- **Brief**
Return the listing in full. Keep each line exactly as it is.

- **Input data**
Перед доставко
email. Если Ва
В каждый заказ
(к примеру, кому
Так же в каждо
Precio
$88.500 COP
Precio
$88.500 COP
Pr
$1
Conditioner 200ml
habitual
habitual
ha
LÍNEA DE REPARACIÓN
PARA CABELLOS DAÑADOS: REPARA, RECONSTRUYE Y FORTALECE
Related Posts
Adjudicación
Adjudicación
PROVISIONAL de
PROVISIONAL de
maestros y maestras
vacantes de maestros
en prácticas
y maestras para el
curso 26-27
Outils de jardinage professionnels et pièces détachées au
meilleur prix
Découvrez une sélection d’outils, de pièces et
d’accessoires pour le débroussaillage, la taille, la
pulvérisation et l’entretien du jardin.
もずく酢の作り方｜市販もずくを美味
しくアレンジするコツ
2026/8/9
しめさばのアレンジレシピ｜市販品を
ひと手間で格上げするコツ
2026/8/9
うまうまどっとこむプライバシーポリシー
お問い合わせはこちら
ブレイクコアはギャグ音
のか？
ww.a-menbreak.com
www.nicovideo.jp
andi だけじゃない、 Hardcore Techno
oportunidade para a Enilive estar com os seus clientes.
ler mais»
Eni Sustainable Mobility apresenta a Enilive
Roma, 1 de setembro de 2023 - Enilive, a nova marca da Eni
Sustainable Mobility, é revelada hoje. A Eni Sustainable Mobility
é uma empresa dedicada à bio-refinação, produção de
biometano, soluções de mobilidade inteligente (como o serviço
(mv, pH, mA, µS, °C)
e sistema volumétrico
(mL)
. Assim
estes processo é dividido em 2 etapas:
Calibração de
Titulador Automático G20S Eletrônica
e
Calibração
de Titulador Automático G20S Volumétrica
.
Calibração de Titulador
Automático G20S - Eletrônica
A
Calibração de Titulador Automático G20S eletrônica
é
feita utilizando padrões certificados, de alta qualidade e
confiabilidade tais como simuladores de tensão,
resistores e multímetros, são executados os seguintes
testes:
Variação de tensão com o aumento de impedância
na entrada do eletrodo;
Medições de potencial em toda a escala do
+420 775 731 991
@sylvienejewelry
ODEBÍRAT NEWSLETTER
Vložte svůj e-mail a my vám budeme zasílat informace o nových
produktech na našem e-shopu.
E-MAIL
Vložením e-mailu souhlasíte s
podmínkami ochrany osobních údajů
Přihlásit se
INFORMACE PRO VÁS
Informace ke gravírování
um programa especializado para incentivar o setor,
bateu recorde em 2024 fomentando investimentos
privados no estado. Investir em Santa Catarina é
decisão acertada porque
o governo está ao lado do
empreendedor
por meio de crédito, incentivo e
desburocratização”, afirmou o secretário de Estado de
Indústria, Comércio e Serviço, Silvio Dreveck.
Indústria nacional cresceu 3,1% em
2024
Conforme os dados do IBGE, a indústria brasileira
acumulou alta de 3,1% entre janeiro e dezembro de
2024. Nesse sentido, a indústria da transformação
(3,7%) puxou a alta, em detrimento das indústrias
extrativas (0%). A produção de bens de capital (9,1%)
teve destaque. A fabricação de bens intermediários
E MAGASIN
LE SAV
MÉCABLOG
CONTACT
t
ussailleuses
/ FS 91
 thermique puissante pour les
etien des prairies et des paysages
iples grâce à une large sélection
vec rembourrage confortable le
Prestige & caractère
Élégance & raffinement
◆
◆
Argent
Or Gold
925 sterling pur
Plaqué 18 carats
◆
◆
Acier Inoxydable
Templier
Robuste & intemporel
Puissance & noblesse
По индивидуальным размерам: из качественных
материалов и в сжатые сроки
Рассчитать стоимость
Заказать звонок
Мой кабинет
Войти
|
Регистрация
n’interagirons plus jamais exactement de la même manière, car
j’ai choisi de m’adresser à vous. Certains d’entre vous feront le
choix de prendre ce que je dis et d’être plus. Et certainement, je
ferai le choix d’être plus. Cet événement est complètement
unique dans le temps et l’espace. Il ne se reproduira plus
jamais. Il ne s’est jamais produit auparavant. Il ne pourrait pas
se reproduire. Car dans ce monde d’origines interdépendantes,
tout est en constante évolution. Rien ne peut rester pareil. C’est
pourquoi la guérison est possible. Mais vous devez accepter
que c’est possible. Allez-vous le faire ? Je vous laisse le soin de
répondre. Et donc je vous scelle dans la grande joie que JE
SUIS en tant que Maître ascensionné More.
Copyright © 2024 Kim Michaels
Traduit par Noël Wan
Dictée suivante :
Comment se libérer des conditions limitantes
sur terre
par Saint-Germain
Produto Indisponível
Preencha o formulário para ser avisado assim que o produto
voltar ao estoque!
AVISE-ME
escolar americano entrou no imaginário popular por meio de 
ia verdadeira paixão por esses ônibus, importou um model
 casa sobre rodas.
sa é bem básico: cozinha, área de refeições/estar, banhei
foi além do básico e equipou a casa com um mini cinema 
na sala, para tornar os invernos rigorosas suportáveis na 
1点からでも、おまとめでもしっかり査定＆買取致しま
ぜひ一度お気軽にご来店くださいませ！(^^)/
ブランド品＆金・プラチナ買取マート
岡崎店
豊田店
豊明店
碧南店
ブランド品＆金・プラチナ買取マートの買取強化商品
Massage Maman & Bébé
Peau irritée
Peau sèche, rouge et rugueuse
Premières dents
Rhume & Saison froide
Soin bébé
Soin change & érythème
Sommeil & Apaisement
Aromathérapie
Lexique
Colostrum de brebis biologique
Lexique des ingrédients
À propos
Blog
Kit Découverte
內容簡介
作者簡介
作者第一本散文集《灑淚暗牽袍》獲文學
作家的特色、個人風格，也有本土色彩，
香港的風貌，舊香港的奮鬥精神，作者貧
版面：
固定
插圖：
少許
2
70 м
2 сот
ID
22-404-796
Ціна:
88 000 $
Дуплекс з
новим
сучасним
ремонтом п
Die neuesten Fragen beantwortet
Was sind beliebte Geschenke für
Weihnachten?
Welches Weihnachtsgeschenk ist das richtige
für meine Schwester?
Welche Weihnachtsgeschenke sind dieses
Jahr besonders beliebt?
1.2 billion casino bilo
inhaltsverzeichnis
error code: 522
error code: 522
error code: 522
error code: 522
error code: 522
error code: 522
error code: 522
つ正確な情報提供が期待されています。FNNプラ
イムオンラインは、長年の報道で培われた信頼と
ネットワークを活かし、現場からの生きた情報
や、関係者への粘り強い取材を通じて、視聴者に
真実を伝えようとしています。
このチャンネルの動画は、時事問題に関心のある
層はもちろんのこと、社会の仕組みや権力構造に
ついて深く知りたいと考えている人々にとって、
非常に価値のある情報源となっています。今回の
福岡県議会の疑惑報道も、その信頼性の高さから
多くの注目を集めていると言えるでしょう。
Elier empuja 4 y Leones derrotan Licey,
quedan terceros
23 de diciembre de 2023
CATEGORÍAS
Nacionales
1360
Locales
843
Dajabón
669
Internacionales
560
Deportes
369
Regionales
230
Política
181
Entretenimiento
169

- **Answer**
Перед доставко
email. Если Ва
В каждый заказ
(к примеру, кому
Так же в каждо
Precio
$88.500 COP
Precio
$88.500 COP
Pr
$1
Conditioner 200ml
habitual
habitual
ha
LÍNEA DE REPARACIÓN
PARA CABELLOS DAÑADOS: REPARA, RECONSTRUYE Y FORTALECE
Related Posts
Adjudicación
Adjudicación
PROVISIONAL de
PROVISIONAL de
maestros y maestras
vacantes de maestros
en prácticas
y maestras para el
curso 26-27
Outils de jardinage professionnels et pièces détachées au
meilleur prix
Découvrez une sélection d’outils, de pièces et
d’accessoires pour le débroussaillage, la taille, la
pulvérisation et l’entretien du jardin.
もずく酢の作り方｜市販もずくを美味
しくアレンジするコツ
2026/8/9
しめさばのアレンジレシピ｜市販品を
ひと手間で格上げするコツ
2026/8/9
うまうまどっとこむプライバシーポリシー
お問い合わせはこちら
ブレイクコアはギャグ音
のか？
ww.a-menbreak.com
www.nicovideo.jp
andi だけじゃない、 Hardcore Techno
oportunidade para a Enilive estar com os seus clientes.
ler mais»
Eni Sustainable Mobility apresenta a Enilive
Roma, 1 de setembro de 2023 - Enilive, a nova marca da Eni
Sustainable Mobility, é revelada hoje. A Eni Sustainable Mobility
é uma empresa dedicada à bio-refinação, produção de
biometano, soluções de mobilidade inteligente (como o serviço
(mv, pH, mA, µS, °C)
e sistema volumétrico
(mL)
. Assim
estes processo é dividido em 2 etapas:
Calibração de
Titulador Automático G20S Eletrônica
e
Calibração
de Titulador Automático G20S Volumétrica
.
Calibração de Titulador
Automático G20S - Eletrônica
A
Calibração de Titulador Automático G20S eletrônica
é
feita utilizando padrões certificados, de alta qualidade e
confiabilidade tais como simuladores de tensão,
resistores e multímetros, são executados os seguintes
testes:
Variação de tensão com o aumento de impedância
na entrada do eletrodo;
Medições de potencial em toda a escala do
+420 775 731 991
@sylvienejewelry
ODEBÍRAT NEWSLETTER
Vložte svůj e-mail a my vám budeme zasílat informace o nových
produktech na našem e-shopu.
E-MAIL
Vložením e-mailu souhlasíte s
podmínkami ochrany osobních údajů
Přihlásit se
INFORMACE PRO VÁS
Informace ke gravírování
um programa especializado para incentivar o setor,
bateu recorde em 2024 fomentando investimentos
privados no estado. Investir em Santa Catarina é
decisão acertada porque
o governo está ao lado do
empreendedor
por meio de crédito, incentivo e
desburocratização”, afirmou o secretário de Estado de
Indústria, Comércio e Serviço, Silvio Dreveck.
Indústria nacional cresceu 3,1% em
2024
Conforme os dados do IBGE, a indústria brasileira
acumulou alta de 3,1% entre janeiro e dezembro de
2024. Nesse sentido, a indústria da transformação
(3,7%) puxou a alta, em detrimento das indústrias
extrativas (0%). A produção de bens de capital (9,1%)
teve destaque. A fabricação de bens intermediários
E MAGASIN
LE SAV
MÉCABLOG
CONTACT
t
ussailleuses
/ FS 91
 thermique puissante pour les
etien des prairies et des paysages
iples grâce à une large sélection
vec rembourrage confortable le
Prestige & caractère
Élégance & raffinement
◆
◆
Argent
Or Gold
925 sterling pur
Plaqué 18 carats
◆
◆
Acier Inoxydable
Templier
Robuste & intemporel
Puissance & noblesse
По индивидуальным размерам: из качественных
материалов и в сжатые сроки
Рассчитать стоимость
Заказать звонок
Мой кабинет
Войти
|
Регистрация
n’interagirons plus jamais exactement de la même manière, car
j’ai choisi de m’adresser à vous. Certains d’entre vous feront le
choix de prendre ce que je dis et d’être plus. Et certainement, je
ferai le choix d’être plus. Cet événement est complètement
unique dans le temps et l’espace. Il ne se reproduira plus
jamais. Il ne s’est jamais produit auparavant. Il ne pourrait pas
se reproduire. Car dans ce monde d’origines interdépendantes,
tout est en constante évolution. Rien ne peut rester pareil. C’est
pourquoi la guérison est possible. Mais vous devez accepter
que c’est possible. Allez-vous le faire ? Je vous laisse le soin de
répondre. Et donc je vous scelle dans la grande joie que JE
SUIS en tant que Maître ascensionné More.
Copyright © 2024 Kim Michaels
Traduit par Noël Wan
Dictée suivante :
Comment se libérer des conditions limitantes
sur terre
par Saint-Germain
Produto Indisponível
Preencha o formulário para ser avisado assim que o produto
voltar ao estoque!
AVISE-ME
escolar americano entrou no imaginário popular por meio de 
ia verdadeira paixão por esses ônibus, importou um model
 casa sobre rodas.
sa é bem básico: cozinha, área de refeições/estar, banhei
foi além do básico e equipou a casa com um mini cinema 
na sala, para tornar os invernos rigorosas suportáveis na 
1点からでも、おまとめでもしっかり査定＆買取致しま
ぜひ一度お気軽にご来店くださいませ！(^^)/
ブランド品＆金・プラチナ買取マート
岡崎店
豊田店
豊明店
碧南店
ブランド品＆金・プラチナ買取マートの買取強化商品
Massage Maman & Bébé
Peau irritée
Peau sèche, rouge et rugueuse
Premières dents
Rhume & Saison froide
Soin bébé
Soin change & érythème
Sommeil & Apaisement
Aromathérapie
Lexique
Colostrum de brebis biologique
Lexique des ingrédients
À propos
Blog
Kit Découverte
內容簡介
作者簡介
作者第一本散文集《灑淚暗牽袍》獲文學
作家的特色、個人風格，也有本土色彩，
香港的風貌，舊香港的奮鬥精神，作者貧
版面：
固定
插圖：
少許
2
70 м
2 сот
ID
22-404-796
Ціна:
88 000 $
Дуплекс з
новим
сучасним
ремонтом п
Die neuesten Fragen beantwortet
Was sind beliebte Geschenke für
Weihnachten?
Welches Weihnachtsgeschenk ist das richtige
für meine Schwester?
Welche Weihnachtsgeschenke sind dieses
Jahr besonders beliebt?
1.2 billion casino bilo
inhaltsverzeichnis
error code: 522
error code: 522
error code: 522
error code: 522
error code: 522
error code: 522
error code: 522
つ正確な情報提供が期待されています。FNNプラ
イムオンラインは、長年の報道で培われた信頼と
ネットワークを活かし、現場からの生きた情報
や、関係者への粘り強い取材を通じて、視聴者に
真実を伝えようとしています。
このチャンネルの動画は、時事問題に関心のある
層はもちろんのこと、社会の仕組みや権力構造に
ついて深く知りたいと考えている人々にとって、
非常に価値のある情報源となっています。今回の
福岡県議会の疑惑報道も、その信頼性の高さから
多くの注目を集めていると言えるでしょう。
Elier empuja 4 y Leones derrotan Licey,
quedan terceros
23 de diciembre de 2023
CATEGORÍAS
Nacionales
1360
Locales
843
Dajabón
669
Internacionales
560
Deportes
369
Regionales
230
Política
181
Entretenimiento
169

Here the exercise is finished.